The Navajo Nation is concerned for the vitality of services to schools, libraries and health care providers which technology will enhance.
Much of the Nation, which counts 219,000 members and covers 17.5 million acres, spanning the states of Arizona, New Mexico and Utah, consists of rural and underserved areas. There is no shortage of barriers and obstacles to technological parity with non-Indian communities. These include extreme isolation, lack of potential on investment, and poor levels of subsidy on behalf of households great distances from central offices.

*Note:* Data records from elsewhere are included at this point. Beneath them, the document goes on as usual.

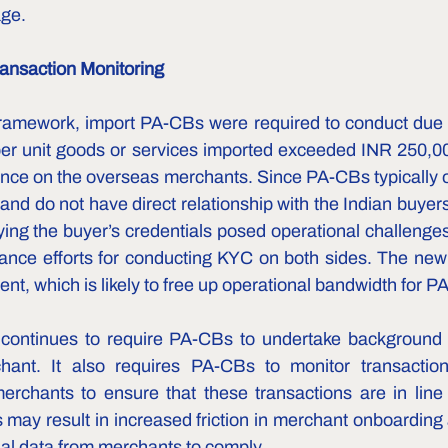
age.
ansaction Monitoring
ramework, import PA-CBs were required to conduct due d
per unit goods or services imported exceeded INR 250,000
ence on the overseas merchants. Since PA-CBs typically o
nd do not have direct relationship with the Indian buyers
ing the buyer’s credentials posed operational challenges,
iance efforts for conducting KYC on both sides. The new 
nt, which is likely to free up operational bandwidth for PA
ontinues to require PA-CBs to undertake background 
ant. It also requires PA-CBs to monitor transaction
rchants to ensure that these transactions are in line wi
is may result in increased friction in merchant onboardin
al data from merchants to comply.  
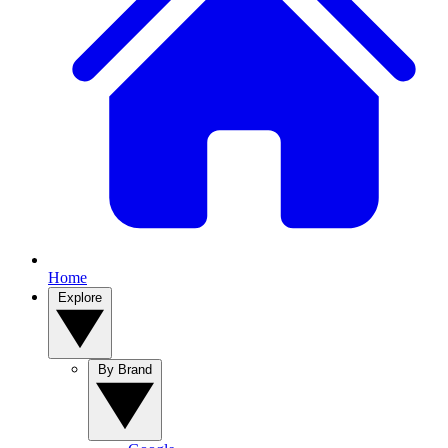
Home
Explore
By Brand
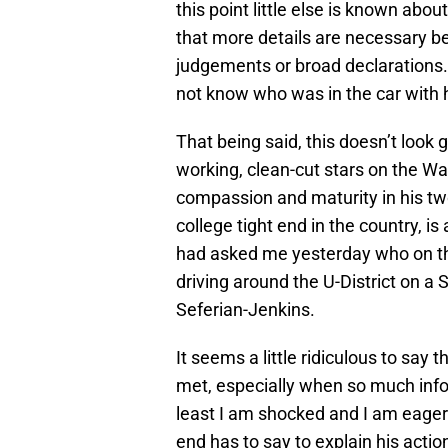
this point little else is known about
that more details are necessary 
judgements or broad declarations.
not know who was in the car with 
That being said, this doesn’t look g
working, clean-cut stars on the W
compassion and maturity in his tw
college tight end in the country, is 
had asked me yesterday who on the
driving around the U-District on a 
Seferian-Jenkins.
It seems a little ridiculous to say 
met, especially when so much inform
least I am shocked and I am eager 
end has to say to explain his actio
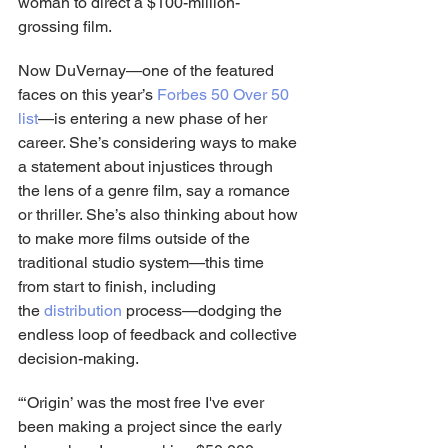
woman to direct a $100-million-
grossing film.
Now DuVernay—one of the featured 
faces on this year’s 
Forbes 50 Over 50 
list
—is entering a new phase of her 
career. She’s considering ways to make 
a statement about injustices through 
the lens of a genre film, say a romance 
or thriller. She’s also thinking about how 
to make more films outside of the 
traditional studio system—this time 
from start to finish, including 
the
 distribution
 process—dodging the 
endless loop of feedback and collective 
decision-making.
“‘Origin’ was the most free I've ever 
been making a project since the early 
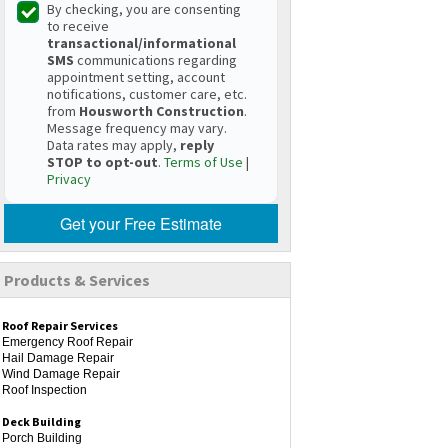
By checking, you are consenting
to receive
transactional/informational
SMS
communications regarding
appointment setting, account
notifications, customer care, etc.
from
Housworth Construction
.
Message frequency may vary.
Data rates may apply,
reply
STOP to opt-out
.
Terms of Use
|
Privacy
Get your Free Estimate
Products & Services
Roof Repair Services
Emergency Roof Repair
Hail Damage Repair
Wind Damage Repair
Roof Inspection
Deck Building
Porch Building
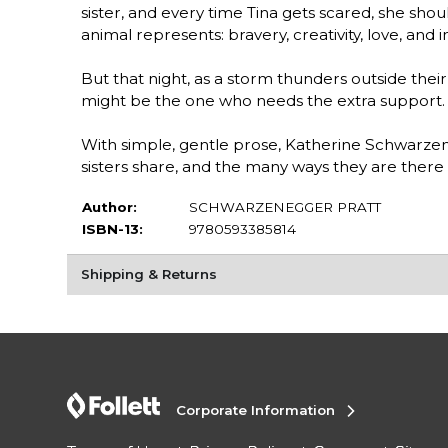
sister, and every time Tina gets scared, she sh
animal represents: bravery, creativity, love, and 
But that night, as a storm thunders outside their 
might be the one who needs the extra support.
With simple, gentle prose, Katherine Schwarzen
sisters share, and the many ways they are there
Author:
SCHWARZENEGGER PRATT
ISBN-13:
9780593385814
Shipping & Returns
Corporate Information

The Navajo Nation cannot afford to sustain the high costs of adequate connectivity. Chapter Houses, a focus of community (along with schools) are local governing centers to which people travel great distances and to which few-to-no entrepreneurial providers would be attracted. In short, competition for service provision does not and will not exist.
Distant learning technology can allow the Navajo Nation to provide courses on the Navajo language; yet, an electronic classroom at each required site carries an estimated cost of $150,000 per site. Some users of the Navajo Nation Library System now travel great distances to simply access a library. In the midst of great technological change, an abiding and overwhelming need is simply the installation of public telephones in all communities and Chapter Houses: 76 percent of Navajo homes lack telephone service.
To gain adequate access to distant learning, the benefits of telemedicine, and the resources of online libraries, the Navajo Nation requests implementation of rules that will offer just, reasonable and affordable rates comparable to those in non-Indian urban areas.